Adaptive classifiers for dicentric chromosomes

Abstract
Classification of dicentric chromosomes in a practical automatic screening system comprises three stages. The first generates plausible centromere candidates from each chromosome in an automatically segmented metaphase, and uses contextual knowledge to generate distributions of "probably true" and "probably false" centromeres, thus adapting to the conditions within a particular metaphase. The second stage classifier uses these distributions to re-classify the candidates as centromeres or non-centromeres.
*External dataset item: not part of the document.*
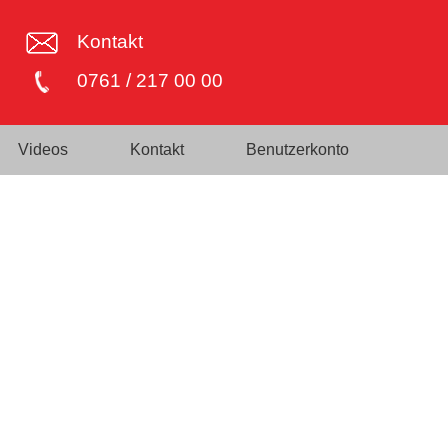
Kontakt
0761 / 217 00 00
Videos
Kontakt
Benutzerkonto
From this classification, likely dicentrics are found by counting centromeres; a third classifier attempts to reject false positives among the likely dicentric chromosomes, by comparing the feature values of the proposed centromeres of a chromosome and rejecting chromosomes for which these values do not satisfy certain similarity criteria. The second stage classifier may be a simple box classifier, or may use a variety of parametric Bayesian methods. The performance of these alternatives has been tested both on reference data sets comprising about 600 metaphases, and on larger data sets when embedded in a practical fully automatic dicentric pre-screening system. When operating parameters were such that a similar number of true positives were found by both classifiers, the Bayesian classifier produced about half as many false positive errors as the box classifier, with the final false positive rate being in the region of one candidate dicentric chromosome in every four cells.